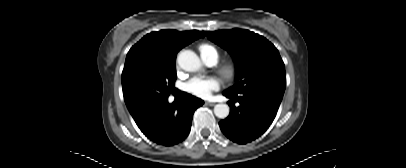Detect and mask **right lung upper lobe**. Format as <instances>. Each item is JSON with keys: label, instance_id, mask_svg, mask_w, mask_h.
I'll list each match as a JSON object with an SVG mask.
<instances>
[{"label": "right lung upper lobe", "instance_id": "cb5924a9", "mask_svg": "<svg viewBox=\"0 0 406 168\" xmlns=\"http://www.w3.org/2000/svg\"><path fill=\"white\" fill-rule=\"evenodd\" d=\"M200 37H203V34L197 30H161L149 33L129 50L126 62L134 58H144L161 63H175L177 52Z\"/></svg>", "mask_w": 406, "mask_h": 168}]
</instances>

------------------------------------------------------------------------

• **REQUIRED WORK**: This exercise calls for the complete listing, returned exactly and without images.

• **ANSWER TO THIS TASK**:
Detect and mask **right lung upper lobe**. Format as <instances>. Each item is JSON with keys: label, instance_id, mask_svg, mask_w, mask_h.
I'll list each match as a JSON object with an SVG mask.
<instances>
[{"label": "right lung upper lobe", "instance_id": "cb5924a9", "mask_svg": "<svg viewBox=\"0 0 406 168\" xmlns=\"http://www.w3.org/2000/svg\"><path fill=\"white\" fill-rule=\"evenodd\" d=\"M200 37H203V34L197 30H161L149 33L129 50L126 62L134 58H144L161 63H175L177 52Z\"/></svg>", "mask_w": 406, "mask_h": 168}]
</instances>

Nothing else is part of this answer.